Supplied information:
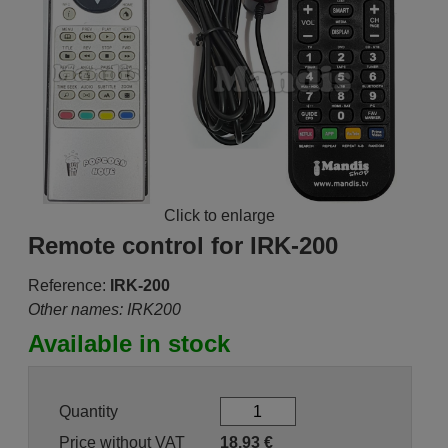
Click to enlarge
Remote control for IRK-200
Reference:
IRK-200
Other names: IRK200
Available in stock
Quantity
Price without VAT
18.93
€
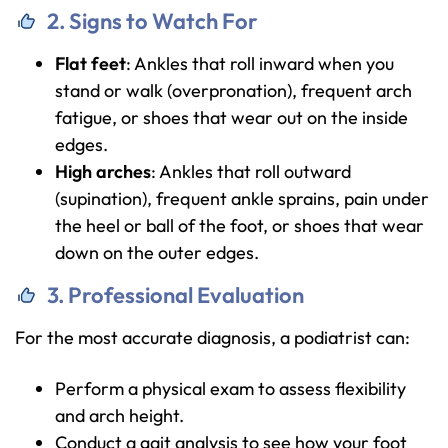
2. Signs to Watch For
Flat feet
: Ankles that roll inward when you
stand or walk (overpronation), frequent arch
fatigue, or shoes that wear out on the inside
edges.
High arches
: Ankles that roll outward
(supination), frequent ankle sprains, pain under
the heel or ball of the foot, or shoes that wear
down on the outer edges.
3. Professional Evaluation
For the most accurate diagnosis, a podiatrist can:
Perform a physical exam to assess flexibility
and arch height.
Conduct a gait analysis to see how your foot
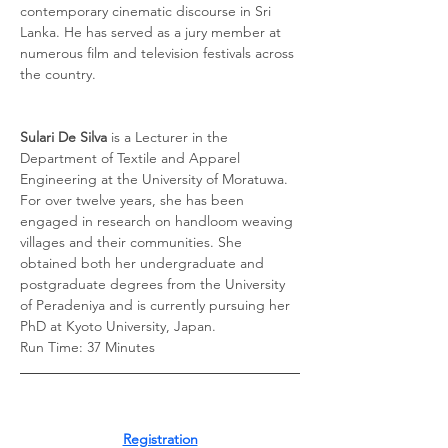
contemporary cinematic discourse in Sri 
Lanka. He has served as a jury member at 
numerous film and television festivals across 
the country. 
Sulari De Silva
 is a Lecturer in the 
Department of Textile and Apparel 
Engineering at the University of Moratuwa. 
For over twelve years, she has been 
engaged in research on handloom weaving 
villages and their communities. She 
obtained both her undergraduate and 
postgraduate degrees from the University 
of Peradeniya and is currently pursuing her 
PhD at Kyoto University, Japan.
Run Time: 37 Minutes
Registration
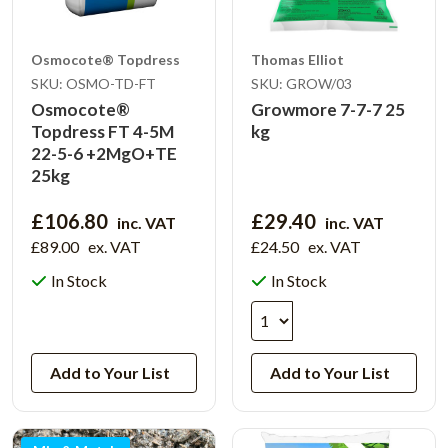
Osmocote® Topdress
Thomas Elliot
SKU: OSMO-TD-FT
SKU: GROW/03
Osmocote®
Growmore 7-7-7 25
Topdress FT 4-5M
kg
22-5-6 +2MgO+TE
25kg
£106.80
£29.40
inc. VAT
inc. VAT
£89.00
ex. VAT
£24.50
ex. VAT
In Stock
In Stock
View Product
Add to Your List
Add to Your List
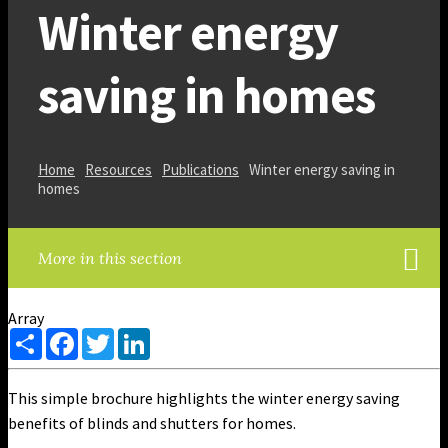
Winter energy
saving in homes
Home
Resources
Publications
Winter energy saving in
homes
More in this section
Array
Share
Facebook
Twitter
LinkedIn
This simple brochure highlights the winter energy saving
benefits of blinds and shutters for homes.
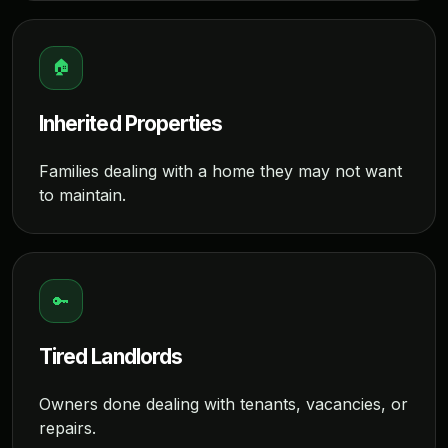
🏠
Inherited Properties
Families dealing with a home they may not want
to maintain.
🔑
Tired Landlords
Owners done dealing with tenants, vacancies, or
repairs.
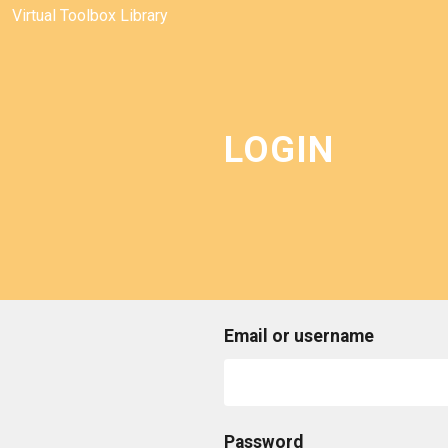
Virtual Toolbox Library
LOGIN
Email or username
Password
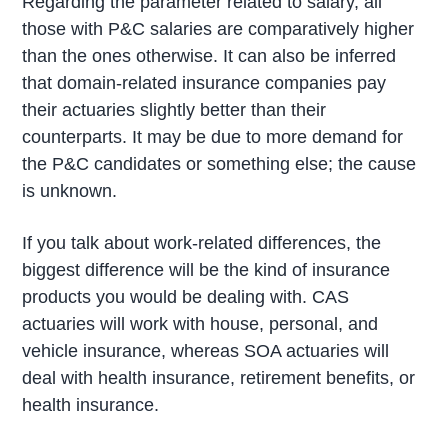
Regarding the parameter related to salary, all
those with P&C salaries are comparatively higher
than the ones otherwise. It can also be inferred
that domain-related insurance companies pay
their actuaries slightly better than their
counterparts. It may be due to more demand for
the P&C candidates or something else; the cause
is unknown.
If you talk about work-related differences, the
biggest difference will be the kind of insurance
products you would be dealing with. CAS
actuaries will work with house, personal, and
vehicle insurance, whereas SOA actuaries will
deal with health insurance, retirement benefits, or
health insurance.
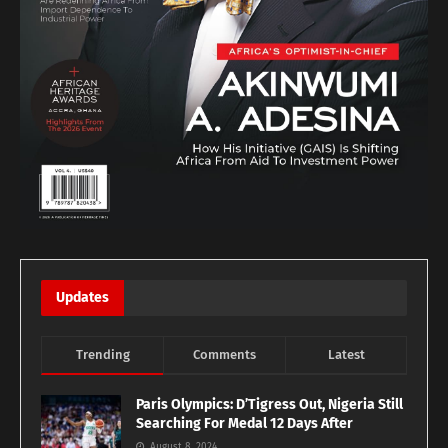
Updates
Trending
Comments
Latest
Paris Olympics: D’Tigress Out, Nigeria Still
Searching For Medal 12 Days After
August 8, 2024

What this task involves: Apart from the pictures, the material above has to be repeated exactly.

Answer to this task:
Click to enlarge
Remote control for IRK-200
Reference:
IRK-200
Other names: IRK200
Available in stock
Quantity
Price without VAT
18.93
€
2. Signs to Watch For
Flat feet
: Ankles that roll inward when you
stand or walk (overpronation), frequent arch
fatigue, or shoes that wear out on the inside
edges.
High arches
: Ankles that roll outward
(supination), frequent ankle sprains, pain under
the heel or ball of the foot, or shoes that wear
down on the outer edges.
3. Professional Evaluation
For the most accurate diagnosis, a podiatrist can:
Perform a physical exam to assess flexibility
and arch height.
Conduct a gait analysis to see how your foot
contemporary cinematic discourse in Sri 
Lanka. He has served as a jury member at 
numerous film and television festivals across 
the country. 
Sulari De Silva
 is a Lecturer in the 
Department of Textile and Apparel 
Engineering at the University of Moratuwa. 
For over twelve years, she has been 
engaged in research on handloom weaving 
villages and their communities. She 
obtained both her undergraduate and 
postgraduate degrees from the University 
of Peradeniya and is currently pursuing her 
PhD at Kyoto University, Japan.
Run Time: 37 Minutes
Registration
Osmocote® Topdress
Thomas Elliot
SKU: OSMO-TD-FT
SKU: GROW/03
Osmocote®
Growmore 7-7-7 25
Topdress FT 4-5M
kg
22-5-6 +2MgO+TE
25kg
£106.80
£29.40
inc. VAT
inc. VAT
£89.00
ex. VAT
£24.50
ex. VAT
In Stock
In Stock
View Product
Add to Your List
Add to Your List
Winter energy
saving in homes
Home
Resources
Publications
Winter energy saving in
homes
More in this section
Array
Share
Facebook
Twitter
LinkedIn
This simple brochure highlights the winter energy saving
benefits of blinds and shutters for homes.
🏠
Inherited Properties
Families dealing with a home they may not want
to maintain.
🔑
Tired Landlords
Owners done dealing with tenants, vacancies, or
repairs.
Virtual Toolbox Library
LOGIN
Email or username
Password
Regarding the parameter related to salary, all
those with P&C salaries are comparatively higher
than the ones otherwise. It can also be inferred
that domain-related insurance companies pay
their actuaries slightly better than their
counterparts. It may be due to more demand for
the P&C candidates or something else; the cause
is unknown.
If you talk about work-related differences, the
biggest difference will be the kind of insurance
products you would be dealing with. CAS
actuaries will work with house, personal, and
vehicle insurance, whereas SOA actuaries will
deal with health insurance, retirement benefits, or
health insurance.
Updates
Trending
Comments
Latest
Paris Olympics: D’Tigress Out, Nigeria Still
Searching For Medal 12 Days After
August 8, 2024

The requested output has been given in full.